(Saved data entries)
::::

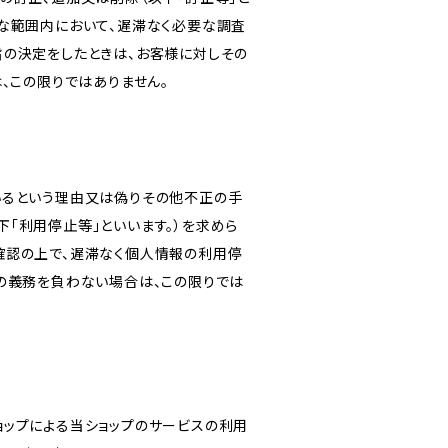
な範囲内において、遅滞なく必要な調査
旨の決定をしたときは、お客様に対しその
、この限りではありません。
いるという理由又は偽りその他不正の手
「利用停止等」といいます。）を求めら
確認の上で、遅滞なく個人情報の利用停
の義務を負わない場合は、この限りでは
ショップによる当ショップのサービスの利用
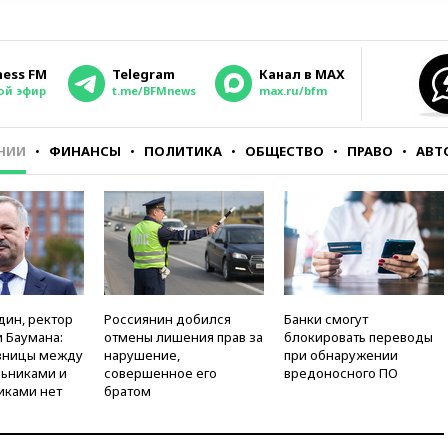
ness FM
Telegram
Канал в MAX
ой эфир
t.me/BFMnews
max.ru/bfm
НИИ
ФИНАНСЫ
ПОЛИТИКА
ОБЩЕСТВО
ПРАВО
АВТ
дин, ректор
Россиянин добился
Банки смогут
 Баумана:
отмены лишения прав за
блокировать переводы
зницы между
нарушение,
при обнаружении
ьниками и
совершенное его
вредоносного ПО
иками нет
братом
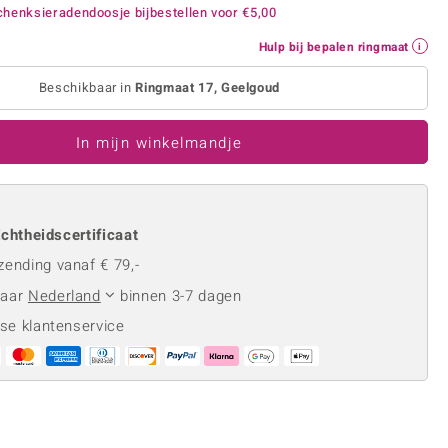
Rhodoliet
Sieraden in varianten
henksieradendoosje bijbestellen voor
€5,00
is
Toermalijn
Ringmaten
Hulp bij bepalen ringmaat
Beschikbaar in
Ringmaat 17, Geelgoud
Geel
In mijn winkelmandje
chtheidscertificaat
zending vanaf € 79,-
naar
Nederland
binnen 3-7 dagen
se klantenservice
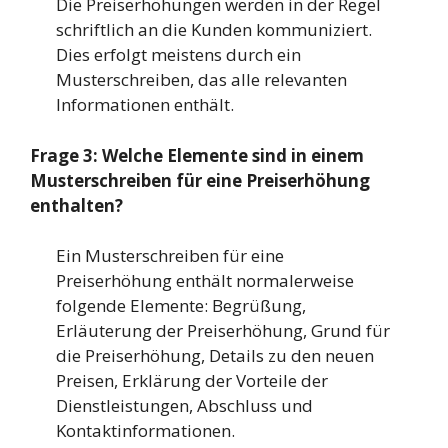
Die Preiserhöhungen werden in der Regel
schriftlich an die Kunden kommuniziert.
Dies erfolgt meistens durch ein
Musterschreiben, das alle relevanten
Informationen enthält.
Frage 3: Welche Elemente sind in einem
Musterschreiben für eine Preiserhöhung
enthalten?
Ein Musterschreiben für eine
Preiserhöhung enthält normalerweise
folgende Elemente: Begrüßung,
Erläuterung der Preiserhöhung, Grund für
die Preiserhöhung, Details zu den neuen
Preisen, Erklärung der Vorteile der
Dienstleistungen, Abschluss und
Kontaktinformationen.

::::

## Task to complete:
Every line above that holds "Musterschreiben" should be tallied; answer with the total alone.

## Written solution:
3